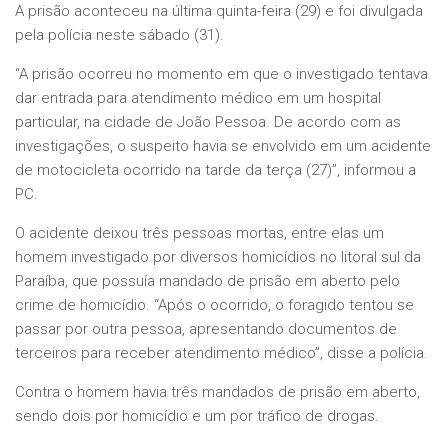
A prisão aconteceu na última quinta-feira (29) e foi divulgada
pela polícia neste sábado (31).
“A prisão ocorreu no momento em que o investigado tentava
dar entrada para atendimento médico em um hospital
particular, na cidade de João Pessoa. De acordo com as
investigações, o suspeito havia se envolvido em um acidente
de motocicleta ocorrido na tarde da terça (27)”, informou a
PC.
O acidente deixou três pessoas mortas, entre elas um
homem investigado por diversos homicídios no litoral sul da
Paraíba, que possuía mandado de prisão em aberto pelo
crime de homicídio. “Após o ocorrido, o foragido tentou se
passar por outra pessoa, apresentando documentos de
terceiros para receber atendimento médico”, disse a polícia.
Contra o homem havia três mandados de prisão em aberto,
sendo dois por homicídio e um por tráfico de drogas.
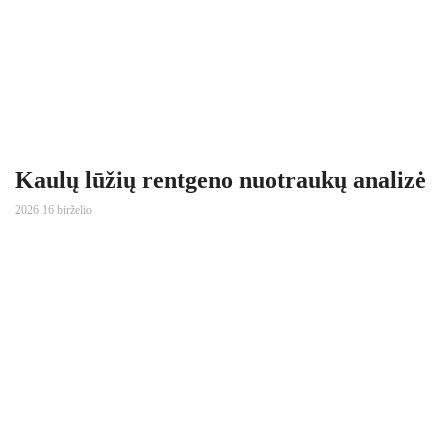
Kaulų lūžių rentgeno nuotraukų analizė
2026 16 birželio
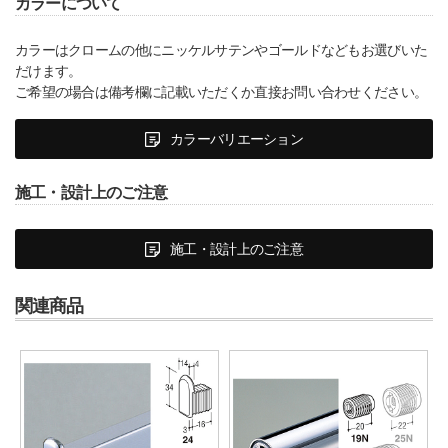
カラーについて
カラーはクロームの他にニッケルサテンやゴールドなどもお選びいた
だけます。
ご希望の場合は備考欄に記載いただくか直接お問い合わせください。
カラーバリエーション
施工・設計上のご注意
施工・設計上のご注意
関連商品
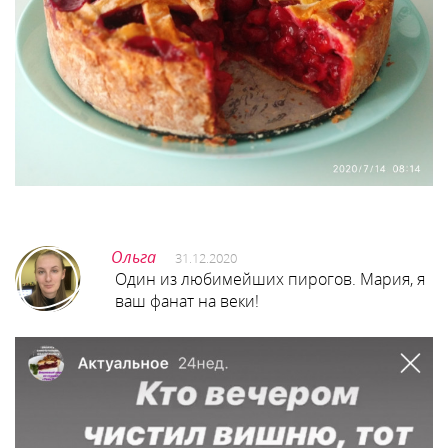
Ольга
31.12.2020
Один из любимейших пирогов. Мария, я
ваш фанат на веки!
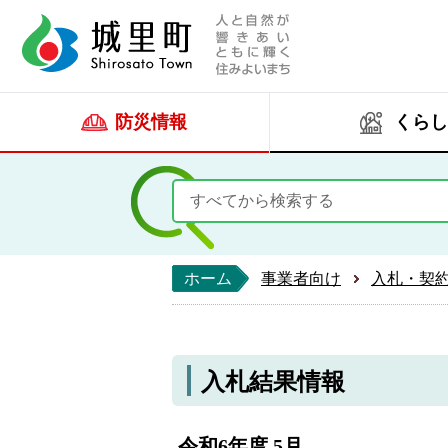
人と自然が響きあい
城里町ホー
防災情報
くらし
ホーム
事業者向け
入札・契
入札結果情報
令和6年度 5月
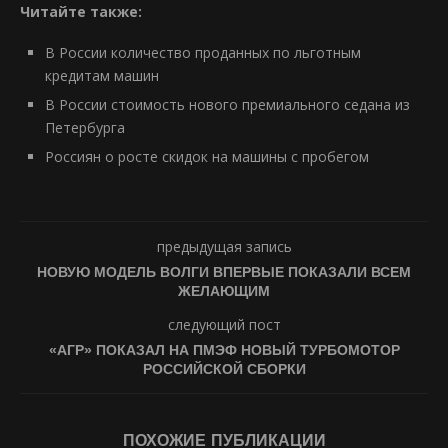
Читайте также:
В России количество проданных по льготным
кредитам машин
В России стоимость нового премиального седана из
Петербурга
Россиян о росте скидок на машины с пробегом
предыдущая запись
НОВУЮ МОДЕЛЬ ВОЛГИ ВПЕРВЫЕ ПОКАЗАЛИ ВСЕМ
ЖЕЛАЮЩИМ
следующий пост
«АГР» ПОКАЗАЛ НА ПМЭФ НОВЫЙ ТУРБОМОТОР
РОССИЙСКОЙ СБОРКИ
ПОХОЖИЕ ПУБЛИКАЦИИ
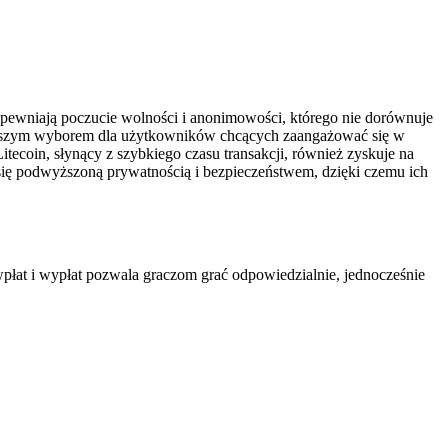
apewniają poczucie wolności i anonimowości, którego nie dorównuje
ajlepszym wyborem dla użytkowników chcących zaangażować się w
tecoin, słynący z szybkiego czasu transakcji, również zyskuje na
 się podwyższoną prywatnością i bezpieczeństwem, dzięki czemu ich
wpłat i wypłat pozwala graczom grać odpowiedzialnie, jednocześnie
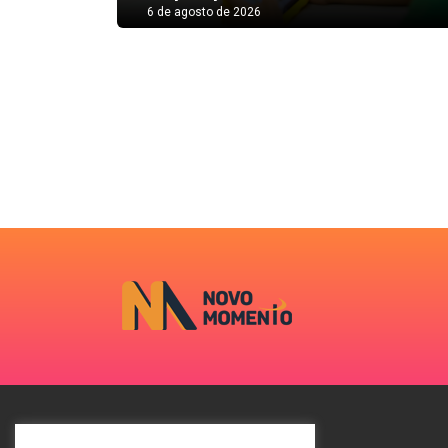
6 de agosto de 2026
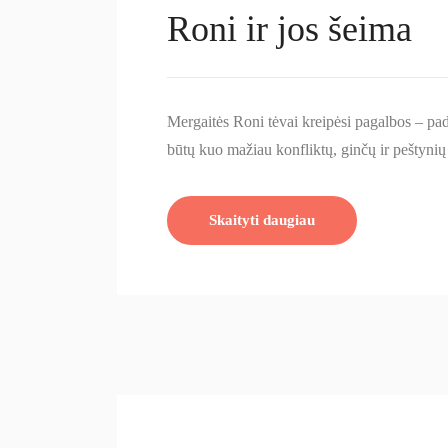
Roni ir jos šeima
Mergaitės Roni tėvai kreipėsi pagalbos – pa
būtų kuo mažiau konfliktų, ginčų ir peštyn
Skaityti daugiau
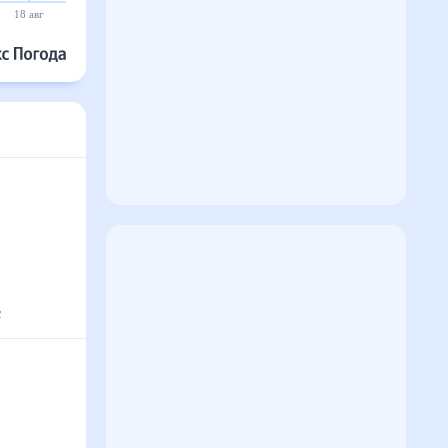
18 авг
19 авг
20 авг
21 авг
22 авг
23 авг
с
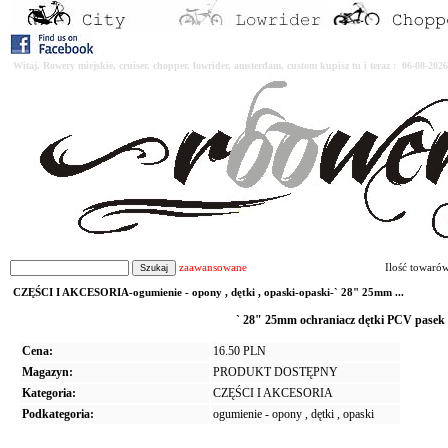
Witaj. Rowery miejskie, cruiser, chopper, lowrider, amsterdam, custom kupisz tu i teraz : 06-08-2
zaawansowane
Ilość towaró
CZĘŚCI I AKCESORIA-ogumienie - opony , dętki , opaski-opaski-` 28" 25mm ...
` 28" 25mm ochraniacz dętki PCV pasek
Cena:
16.50 PLN
Magazyn:
PRODUKT DOSTĘPNY
Kategoria:
CZĘŚCI I AKCESORIA
Podkategoria:
ogumienie - opony , dętki , opaski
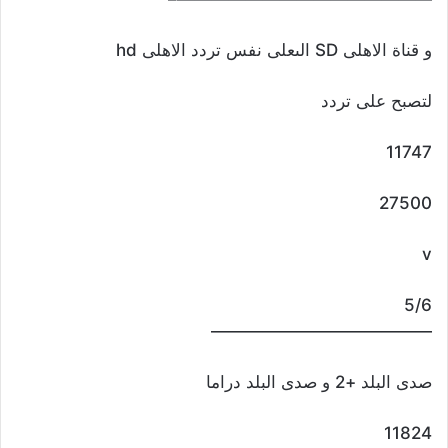
و قناة الاهلى SD الىعلى نفس تردد الاهلى hd
لتصبح على تردد
11747
27500
v
5/6
—————————————
صدى البلد +2 و صدى البلد دراما
11824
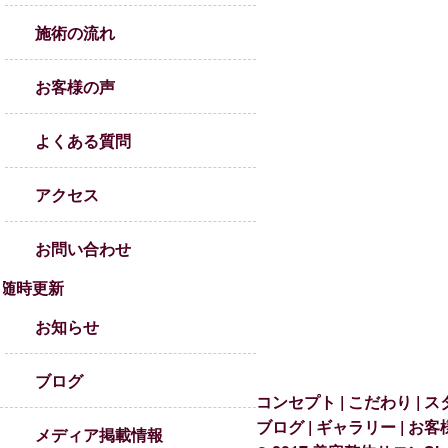
施術の流れ
お客様の声
よくある質問
アクセス
お問い合わせ
随時更新
お知らせ
ブログ
コンセプト
こだわり
ス
ブログ
ギャラリー
お客
メディア掲載情報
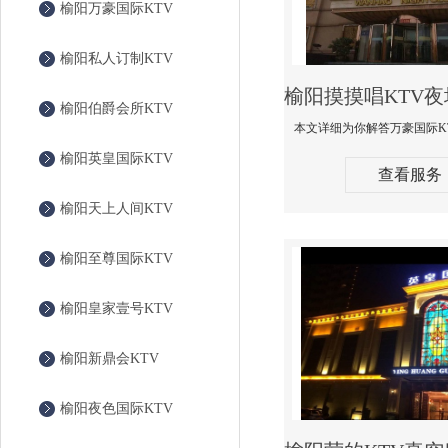
榆阳万豪国际KTV
榆阳私人订制KTV
榆阳伯爵会所KTV
榆阳英皇国际KTV
查看服务
榆阳天上人间KTV
榆阳至尊国际KTV
榆阳皇家壹号KTV
榆阳新鼎会KTV
榆阳夜色国际KTV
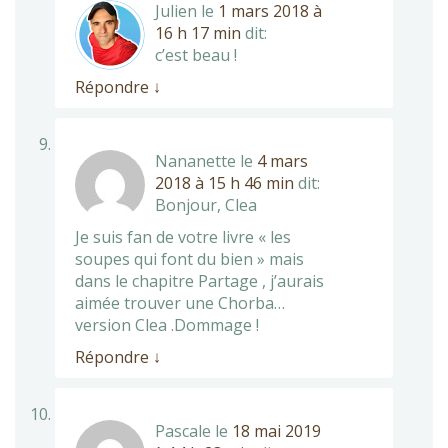
Julien
le
1 mars 2018 à
16 h 17 min
dit:
c’est beau !
Répondre
↓
Nananette
le
4 mars
2018 à 15 h 46 min
dit:
Bonjour, Clea
Je suis fan de votre livre « les
soupes qui font du bien » mais
dans le chapitre Partage , j’aurais
aimée trouver une Chorba…
version Clea .Dommage !
Répondre
↓
Pascale
le
18 mai 2019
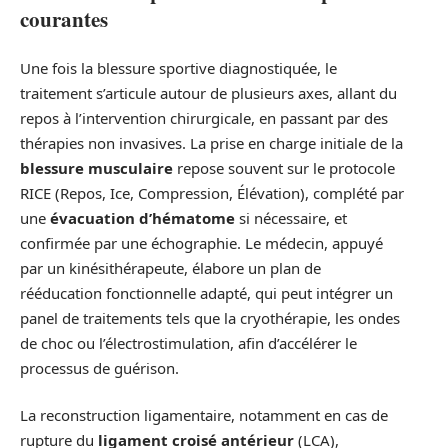
courantes
Une fois la blessure sportive diagnostiquée, le
traitement s’articule autour de plusieurs axes, allant du
repos à l’intervention chirurgicale, en passant par des
thérapies non invasives. La prise en charge initiale de la
blessure musculaire
repose souvent sur le protocole
RICE (Repos, Ice, Compression, Élévation), complété par
une
évacuation d’hématome
si nécessaire, et
confirmée par une échographie. Le médecin, appuyé
par un kinésithérapeute, élabore un plan de
rééducation fonctionnelle adapté, qui peut intégrer un
panel de traitements tels que la cryothérapie, les ondes
de choc ou l’électrostimulation, afin d’accélérer le
processus de guérison.
La reconstruction ligamentaire, notamment en cas de
rupture du
ligament croisé antérieur
(LCA),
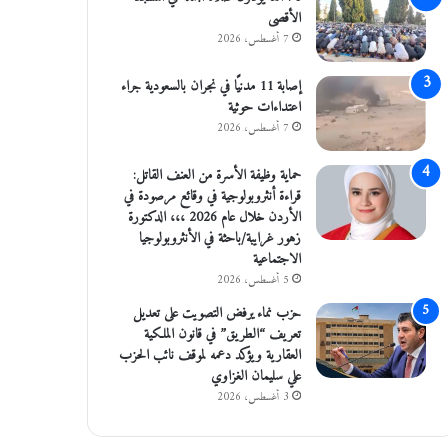
الأقصى
7 أغسطس، 2026
إصابة 11 مدنيًا في نجران بالسعودية جراء
اعتداءات حوثية
7 أغسطس، 2026
حماية وظيفة الأسرة من العنف القاتل:
قراءة أنثروبولوجية في وقائع مرصودة في
الأردن خلال عام 2026 ،،، الدكتورة
زهور غرايبة/باحثة في الأنثروبولوجيا
الاجتماعية
5 أغسطس، 2026
حزب نماء يرفض التصويت على تعديل
تعريف “الطريق” في قانون الملكية
العقارية ويؤكد دعمه لموقف نائب الحزب
علي سليمان الغزاوي
3 أغسطس، 2026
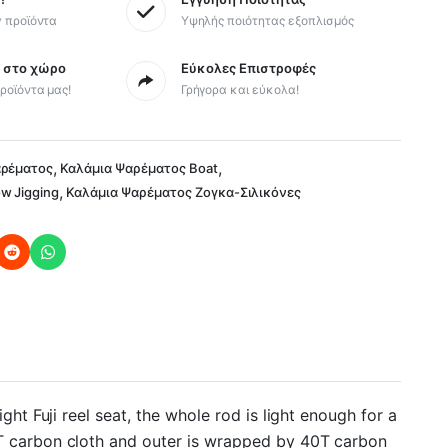
y προϊόντα
Υψηλής ποιότητας εξοπλισμός
ς στο χώρο
Εύκολες Επιστροφές
ροϊόντα μας!
Γρήγορα και εύκολα!
,
,
αρέματος
Καλάμια Ψαρέματος Boat
,
w Jigging
Καλάμια Ψαρέματος Ζογκα-Σιλικόνες
t Fuji reel seat, the whole rod is light enough for a
T carbon cloth and outer is wrapped by 40T carbon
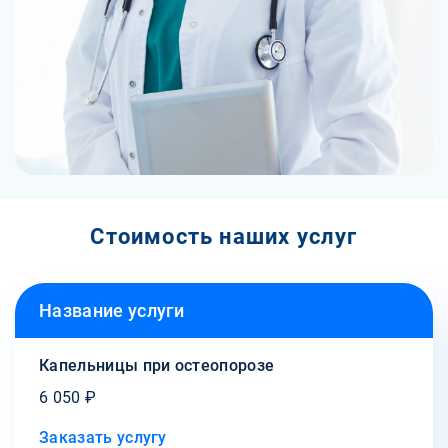
Стоимость наших услуг
Название услуги
Капельницы при остеопорозе
6 050 ₽
Заказать услугу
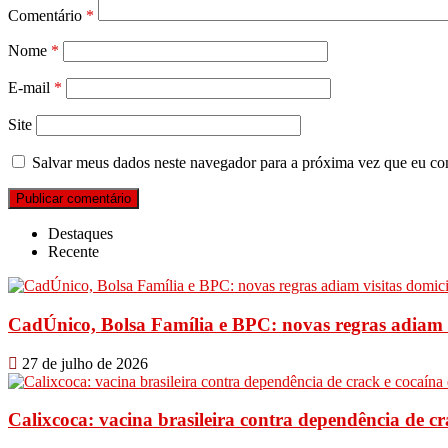
Comentário
*
Nome
*
E-mail
*
Site
Salvar meus dados neste navegador para a próxima vez que eu co
Destaques
Recente
CadÚnico, Bolsa Família e BPC: novas regras adiam vi
27 de julho de 2026
Calixcoca: vacina brasileira contra dependência de cra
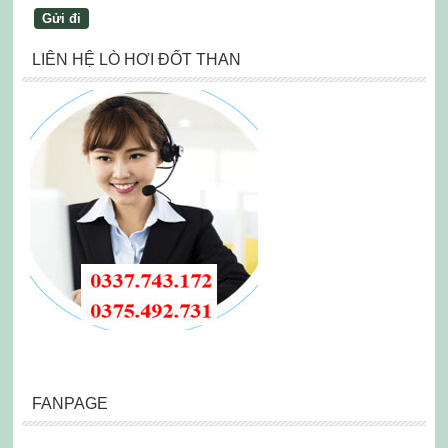
LIÊN HỆ LÒ HƠI ĐỐT THAN
FANPAGE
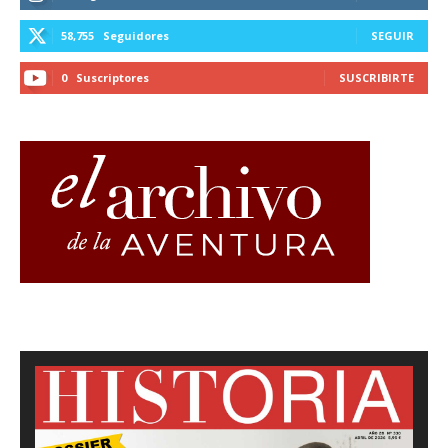
58,755
Seguidores
SEGUIR
0
Suscriptores
SUSCRIBIRTE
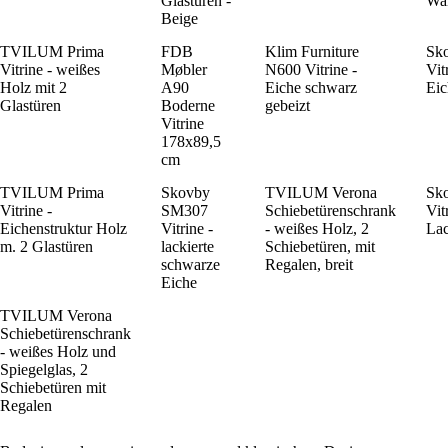
Glastüren -
Wa
Beige
TVILUM Prima
FDB
Klim Furniture
Sk
Vitrine - weißes
Møbler
N600 Vitrine -
Vit
Holz mit 2
A90
Eiche schwarz
Eic
Glastüren
Boderne
gebeizt
Vitrine
178x89,5
cm
TVILUM Prima
Skovby
TVILUM Verona
Sk
Vitrine -
SM307
Schiebetürenschrank
Vit
Eichenstruktur Holz
Vitrine -
- weißes Holz, 2
Lac
m. 2 Glastüren
lackierte
Schiebetüren, mit
schwarze
Regalen, breit
Eiche
TVILUM Verona
Schiebetürenschrank
- weißes Holz und
Spiegelglas, 2
Schiebetüren mit
Regalen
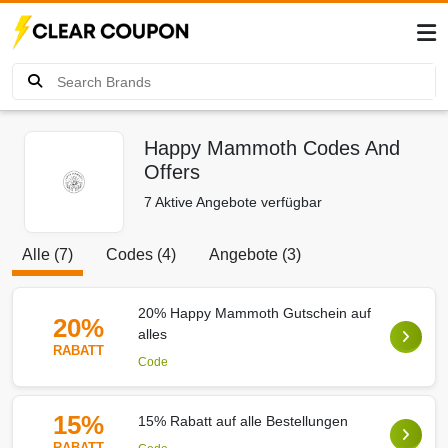
Happy Mammoth Codes And
Offers
7 Aktive Angebote verfügbar
Alle (7)
Codes (4)
Angebote (3)
20% Happy Mammoth Gutschein auf
20%
alles
RABATT
Code
15%
15% Rabatt auf alle Bestellungen
RABATT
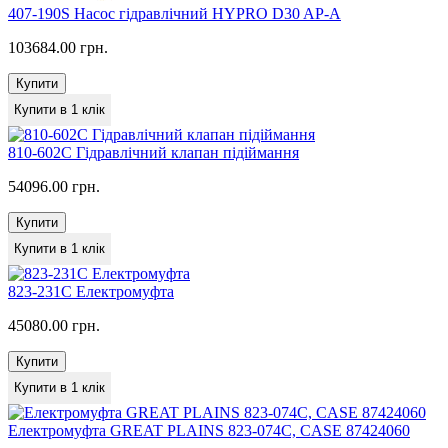
407-190S Насос гідравлічний HYPRO D30 AP-A
103684.00 грн.
Купити
Купити в 1 клік
810-602C Гідравлічний клапан підіймання
54096.00 грн.
Купити
Купити в 1 клік
823-231C Електромуфта
45080.00 грн.
Купити
Купити в 1 клік
Електромуфта GREAT PLAINS 823-074C, CASE 87424060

> **Task**
The response consists of the data above printed line for line, with no pictures.

> **Reply to the exercise**
A prisão aconteceu na última quinta-feira (29) e foi divulgada
pela polícia neste sábado (31).
“A prisão ocorreu no momento em que o investigado tentava
dar entrada para atendimento médico em um hospital
particular, na cidade de João Pessoa. De acordo com as
investigações, o suspeito havia se envolvido em um acidente
de motocicleta ocorrido na tarde da terça (27)”, informou a
PC.
O acidente deixou três pessoas mortas, entre elas um
homem investigado por diversos homicídios no litoral sul da
Paraíba, que possuía mandado de prisão em aberto pelo
crime de homicídio. “Após o ocorrido, o foragido tentou se
passar por outra pessoa, apresentando documentos de
terceiros para receber atendimento médico”, disse a polícia.
Contra o homem havia três mandados de prisão em aberto,
sendo dois por homicídio e um por tráfico de drogas.
Kaulų lūžių rentgeno nuotraukų analizė
2026 16 birželio
カラーについて
カラーはクロームの他にニッケルサテンやゴールドなどもお選びいた
だけます。
ご希望の場合は備考欄に記載いただくか直接お問い合わせください。
カラーバリエーション
施工・設計上のご注意
施工・設計上のご注意
関連商品
Ольга
31.12.2020
Один из любимейших пирогов. Мария, я
ваш фанат на веки!
人と自然が響きあい
城里町ホー
防災情報
くらし
ホーム
事業者向け
入札・契
入札結果情報
令和6年度 5月
Читайте также:
В России количество проданных по льготным
кредитам машин
В России стоимость нового премиального седана из
Петербурга
Россиян о росте скидок на машины с пробегом
предыдущая запись
НОВУЮ МОДЕЛЬ ВОЛГИ ВПЕРВЫЕ ПОКАЗАЛИ ВСЕМ
ЖЕЛАЮЩИМ
следующий пост
«АГР» ПОКАЗАЛ НА ПМЭФ НОВЫЙ ТУРБОМОТОР
РОССИЙСКОЙ СБОРКИ
ПОХОЖИЕ ПУБЛИКАЦИИ
apewniają poczucie wolności i anonimowości, którego nie dorównuje
ajlepszym wyborem dla użytkowników chcących zaangażować się w
tecoin, słynący z szybkiego czasu transakcji, również zyskuje na
 się podwyższoną prywatnością i bezpieczeństwem, dzięki czemu ich
wpłat i wypłat pozwala graczom grać odpowiedzialnie, jednocześnie
6 de agosto de 2026
Roni ir jos šeima
Mergaitės Roni tėvai kreipėsi pagalbos – pa
būtų kuo mažiau konfliktų, ginčų ir peštyn
Skaityti daugiau
18 авг
19 авг
20 авг
21 авг
22 авг
23 авг
с
Witaj. Rowery miejskie, cruiser, chopper, lowrider, amsterdam, custom kupisz tu i teraz : 06-08-2
zaawansowane
Ilość towaró
CZĘŚCI I AKCESORIA-ogumienie - opony , dętki , opaski-opaski-` 28" 25mm ...
` 28" 25mm ochraniacz dętki PCV pasek
Cena:
16.50 PLN
Magazyn:
PRODUKT DOSTĘPNY
Kategoria:
CZĘŚCI I AKCESORIA
Podkategoria:
ogumienie - opony , dętki , opaski
و قناة الاهلى SD الىعلى نفس تردد الاهلى hd
لتصبح على تردد
11747
27500
v
5/6
—————————————
صدى البلد +2 و صدى البلد دراما
11824
施術の流れ
お客様の声
よくある質問
アクセス
お問い合わせ
随時更新
お知らせ
ブログ
コンセプト
こだわり
ス
ブログ
ギャラリー
お客
メディア掲載情報
榆阳万豪国际KTV
榆阳私人订制KTV
榆阳伯爵会所KTV
榆阳英皇国际KTV
查看服务
榆阳天上人间KTV
榆阳至尊国际KTV
榆阳皇家壹号KTV
榆阳新鼎会KTV
榆阳夜色国际KTV
Julien
le
1 mars 2018 à
16 h 17 min
dit:
c’est beau !
Répondre
↓
Nananette
le
4 mars
2018 à 15 h 46 min
dit:
Bonjour, Clea
Je suis fan de votre livre « les
soupes qui font du bien » mais
dans le chapitre Partage , j’aurais
aimée trouver une Chorba…
version Clea .Dommage !
Répondre
↓
Pascale
le
18 mai 2019
courantes
Une fois la blessure sportive diagnostiquée, le
traitement s’articule autour de plusieurs axes, allant du
repos à l’intervention chirurgicale, en passant par des
thérapies non invasives. La prise en charge initiale de la
blessure musculaire
repose souvent sur le protocole
RICE (Repos, Ice, Compression, Élévation), complété par
une
évacuation d’hématome
si nécessaire, et
confirmée par une échographie. Le médecin, appuyé
par un kinésithérapeute, élabore un plan de
rééducation fonctionnelle adapté, qui peut intégrer un
panel de traitements tels que la cryothérapie, les ondes
de choc ou l’électrostimulation, afin d’accélérer le
processus de guérison.
La reconstruction ligamentaire, notamment en cas de
rupture du
ligament croisé antérieur
(LCA),
الأقصى
7 أغسطس، 2026
إصابة 11 مدنيًا في نجران بالسعودية جراء
اعتداءات حوثية
7 أغسطس، 2026
حماية وظيفة الأسرة من العنف القاتل:
قراءة أنثروبولوجية في وقائع مرصودة في
الأردن خلال عام 2026 ،،، الدكتورة
زهور غرايبة/باحثة في الأنثروبولوجيا
الاجتماعية
5 أغسطس، 2026
حزب نماء يرفض التصويت على تعديل
تعريف “الطريق” في قانون الملكية
العقارية ويؤكد دعمه لموقف نائب الحزب
علي سليمان الغزاوي
3 أغسطس، 2026
y προϊόντα
Υψηλής ποιότητας εξοπλισμός
ς στο χώρο
Εύκολες Επιστροφές
ροϊόντα μας!
Γρήγορα και εύκολα!
,
,
αρέματος
Καλάμια Ψαρέματος Boat
,
w Jigging
Καλάμια Ψαρέματος Ζογκα-Σιλικόνες
t Fuji reel seat, the whole rod is light enough for a
T carbon cloth and outer is wrapped by 40T carbon
Стоимость наших услуг
Название услуги
Капельницы при остеопорозе
6 050 ₽
Заказать услугу
Comentário
*
Nome
*
E-mail
*
Site
Salvar meus dados neste navegador para a próxima vez que eu co
Destaques
Recente
CadÚnico, Bolsa Família e BPC: novas regras adiam vi
27 de julho de 2026
Calixcoca: vacina brasileira contra dependência de cra
LIÊN HỆ LÒ HƠI ĐỐT THAN
FANPAGE
58,755
Seguidores
SEGUIR
0
Suscriptores
SUSCRIBIRTE
Glastüren -
Wa
Beige
TVILUM Prima
FDB
Klim Furniture
Sk
Vitrine - weißes
Møbler
N600 Vitrine -
Vit
Holz mit 2
A90
Eiche schwarz
Eic
Glastüren
Boderne
gebeizt
Vitrine
178x89,5
cm
TVILUM Prima
Skovby
TVILUM Verona
Sk
Vitrine -
SM307
Schiebetürenschrank
Vit
Eichenstruktur Holz
Vitrine -
- weißes Holz, 2
Lac
m. 2 Glastüren
lackierte
Schiebetüren, mit
schwarze
Regalen, breit
Eiche
TVILUM Verona
Schiebetürenschrank
- weißes Holz und
Spiegelglas, 2
Schiebetüren mit
Regalen
Happy Mammoth Codes And
Offers
7 Aktive Angebote verfügbar
Alle (7)
Codes (4)
Angebote (3)
20% Happy Mammoth Gutschein auf
20%
alles
RABATT
Code
15%
15% Rabatt auf alle Bestellungen
RABATT
407-190S Насос гідравлічний HYPRO D30 AP-A
103684.00 грн.
Купити
Купити в 1 клік
810-602C Гідравлічний клапан підіймання
54096.00 грн.
Купити
Купити в 1 клік
823-231C Електромуфта
45080.00 грн.
Купити
Купити в 1 клік
Електромуфта GREAT PLAINS 823-074C, CASE 87424060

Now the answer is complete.